Le chef du groupe paramilitaire Wagner, Evguéni Prigojine, est toujours visé par une enquête pénale pour sa rébellion avortée, malgré l’annonce par le Kremlin d’un accord prévoyant l’abandon des poursuites, ont rapporté lundi les agences de presse russes. 

« L’affaire n’a pas été close, l’enquête se poursuit », a déclaré une source au sein du Parquet général russe, citée par les trois principales agences russes. Le Kremlin avait affirmé samedi soir que Prigojine, visé par une enquête pour « appel à la mutinerie armée », pourrait partir au Bélarus sans être poursuivi, après la fin de sa rébellion de 24 heures.

Le ministre russe de la Défense Sergueï Choïgou, qui s’était volatilisé pendant la rébellion du patron de Wagner Evguéni Prigojine dont il est la bête noire, est réapparu lundi à la télévision dans une vidéo le montrant en train d’inspecter des militaires en Ukraine.

Et les autorités ont annoncé la levée du « régime d’opération antiterroriste », qui confère des pouvoirs élargis aux forces de sécurité, dans la région de Moscou et celle de Voronej, au sud de la capitale, où des unités de Wagner étaient entrées et où des échanges de tirs ont eu lieu.

Une mesure prise face à « l’absence de menaces pour la vie » des habitants, a précisé le maire de Moscou, Sergueï Sobianine, en remerciant les Moscovites pour « leur calme et leur compréhension ».

Le président Vladimir Poutine n’est lui pas réapparu en public depuis une allocution télévisée samedi où il a accusé M. Prigojine d’avoir donné un « coup de poignard dans le dos » de la Russie en lançant sa révolte.

Prigojine, un milliardaire qui fut autrefois un allié de Poutine, a mis fin à sa rébellion samedi soir, en échange d’une immunité pour lui et ses hommes après une médiation du président bélarusse. Depuis, plus de nouvelles de lui, alors que selon le Kremlin, le patron de Wagner doit s’exiler au Bélarus, ce que l’intéressé n’a pas confirmé.

Et l’incertitude est totale aussi sur le lieu où se trouvent les 25.000 hommes dont M. Prigojine disait disposer: dans leurs camps en Ukraine? Ou dans des bases en Russie? Malgré l’apparente normalité affichée lundi par les autorités, la spectaculaire équipée de rebelles de Wagner entre vendredi soir et samedi soir a choqué en Russie.

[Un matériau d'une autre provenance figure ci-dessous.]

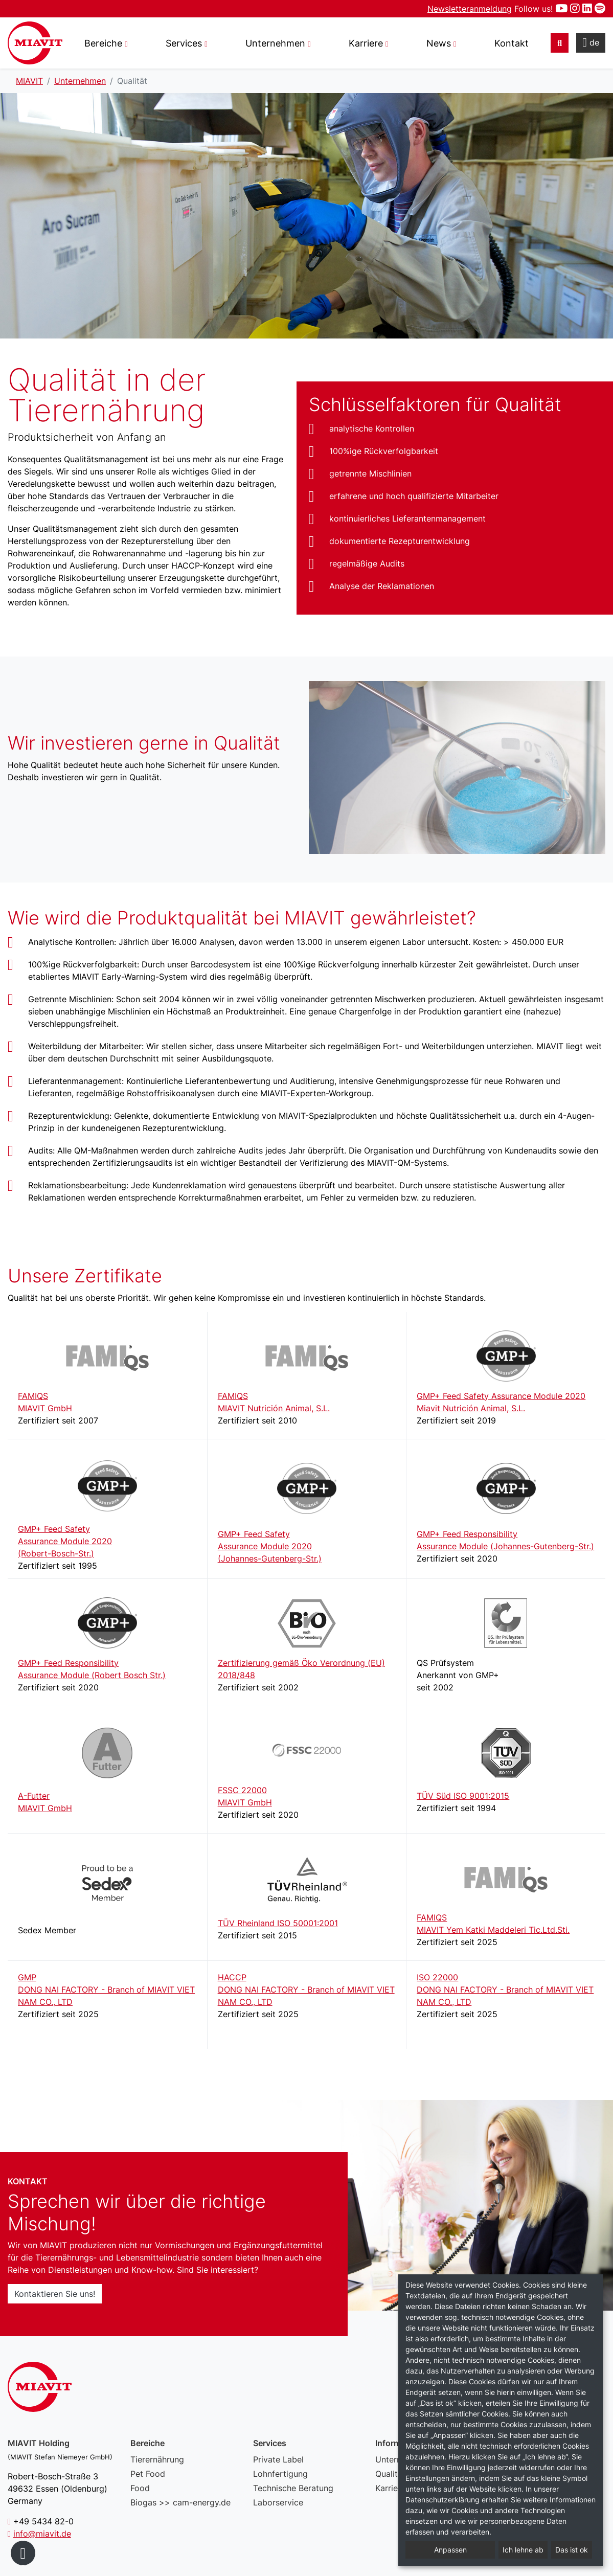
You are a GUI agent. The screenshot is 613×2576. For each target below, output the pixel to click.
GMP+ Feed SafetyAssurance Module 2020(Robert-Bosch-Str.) (65, 1541)
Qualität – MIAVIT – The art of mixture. (35, 42)
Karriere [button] (366, 43)
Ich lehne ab (523, 2549)
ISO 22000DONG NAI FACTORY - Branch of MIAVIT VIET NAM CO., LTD (505, 1989)
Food (140, 2488)
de (590, 42)
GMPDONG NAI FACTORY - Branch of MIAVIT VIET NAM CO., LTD (106, 1989)
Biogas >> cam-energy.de (180, 2502)
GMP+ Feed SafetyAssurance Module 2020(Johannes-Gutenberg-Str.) (270, 1546)
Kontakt (511, 43)
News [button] (438, 43)
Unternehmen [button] (275, 43)
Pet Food (147, 2474)
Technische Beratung (293, 2488)
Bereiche (103, 43)
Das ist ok (571, 2549)
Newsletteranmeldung (469, 9)
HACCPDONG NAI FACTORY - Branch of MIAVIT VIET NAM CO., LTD (306, 1989)
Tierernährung (157, 2459)
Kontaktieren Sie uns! (54, 2294)
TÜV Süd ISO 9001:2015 (463, 1796)
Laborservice (278, 2502)
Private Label (278, 2459)
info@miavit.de (42, 2533)
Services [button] (184, 43)
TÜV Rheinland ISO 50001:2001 (278, 1923)
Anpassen (450, 2549)
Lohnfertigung (280, 2474)
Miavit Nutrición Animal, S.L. (471, 1408)
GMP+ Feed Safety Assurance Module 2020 (501, 1396)
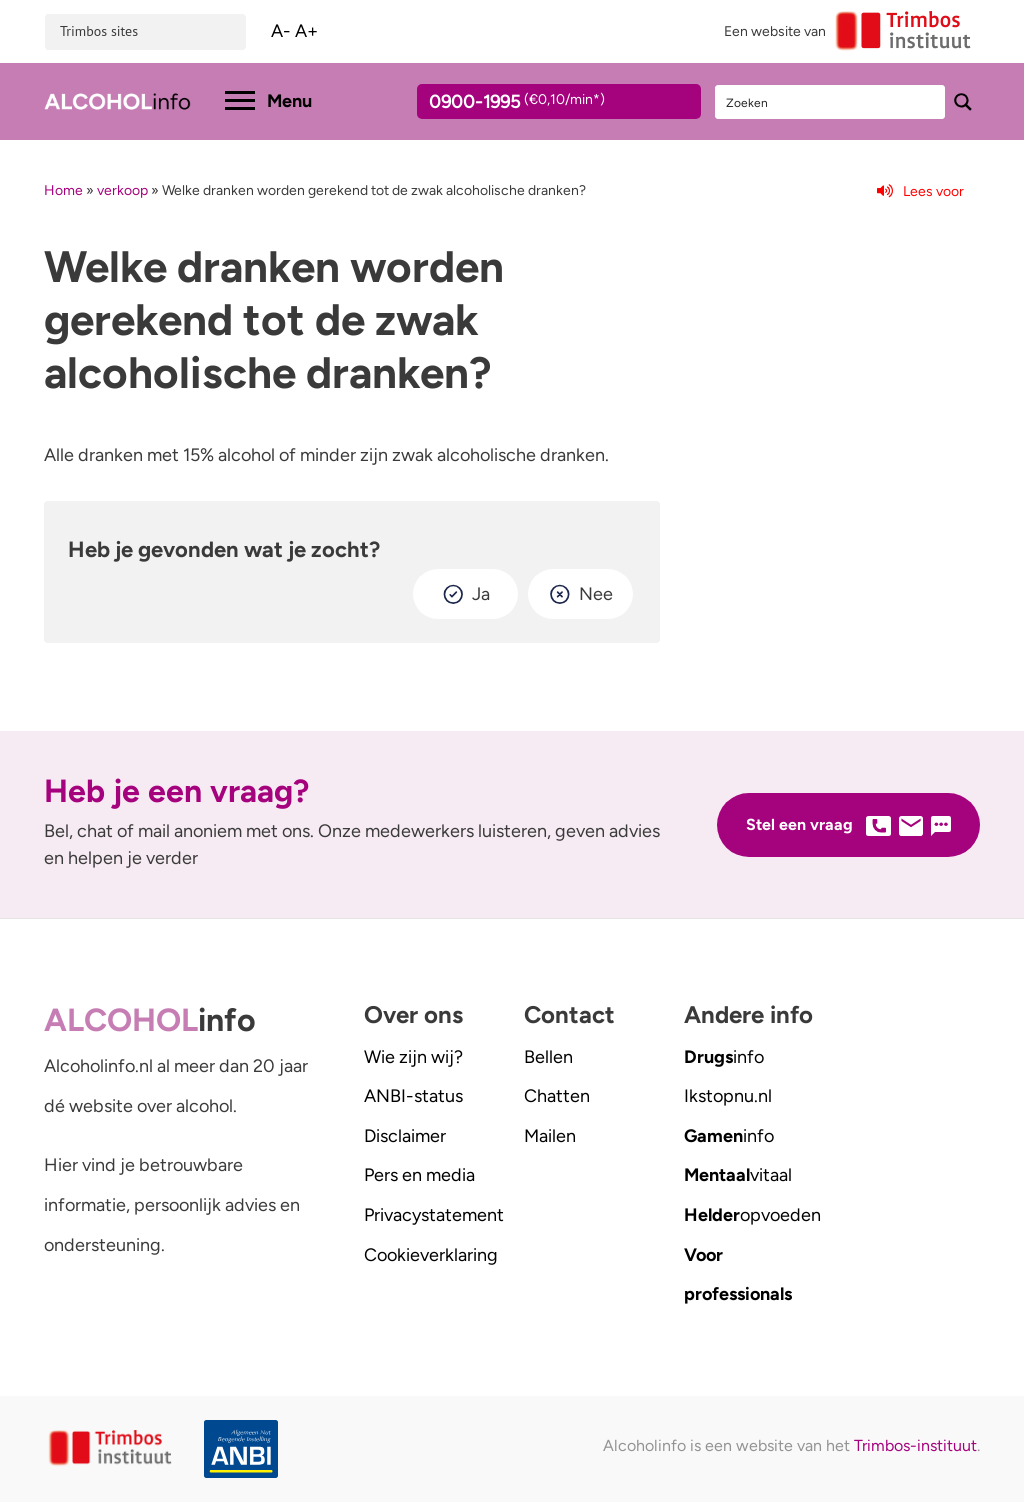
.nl (728, 1096)
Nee (596, 594)
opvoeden (752, 1215)
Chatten (557, 1096)
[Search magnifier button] (963, 102)
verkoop (122, 190)
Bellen (548, 1057)
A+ (306, 31)
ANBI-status (413, 1096)
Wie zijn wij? (413, 1057)
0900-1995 (541, 105)
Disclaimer (405, 1136)
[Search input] (831, 102)
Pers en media (419, 1175)
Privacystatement (434, 1215)
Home (63, 190)
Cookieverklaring (431, 1255)
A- (281, 31)
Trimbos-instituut (915, 1445)
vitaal (738, 1175)
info (724, 1057)
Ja (481, 594)
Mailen (550, 1136)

Pendant 24 heures, les forces de  Prigojine se sont emparées de plusieurs sites militaires dans la ville stratégique de Rostov (sud-ouest) et ont parcouru 600 km en direction de Moscou, en rencontrant visiblement peu de résistance. A Rostov, ses hommes ont même été acclamés alors qu’ils partaient du QG militaire pour la guerre en Ukraine qu’ils avaient réussi à prendre.

Régime russe « fissuré »

Si le coup de force a pris fin aussi soudainement qu’il a débuté, cette crise représente le plus grand défi auquel Vladimir Poutine a été confronté depuis son arrivée au pouvoir en 1999.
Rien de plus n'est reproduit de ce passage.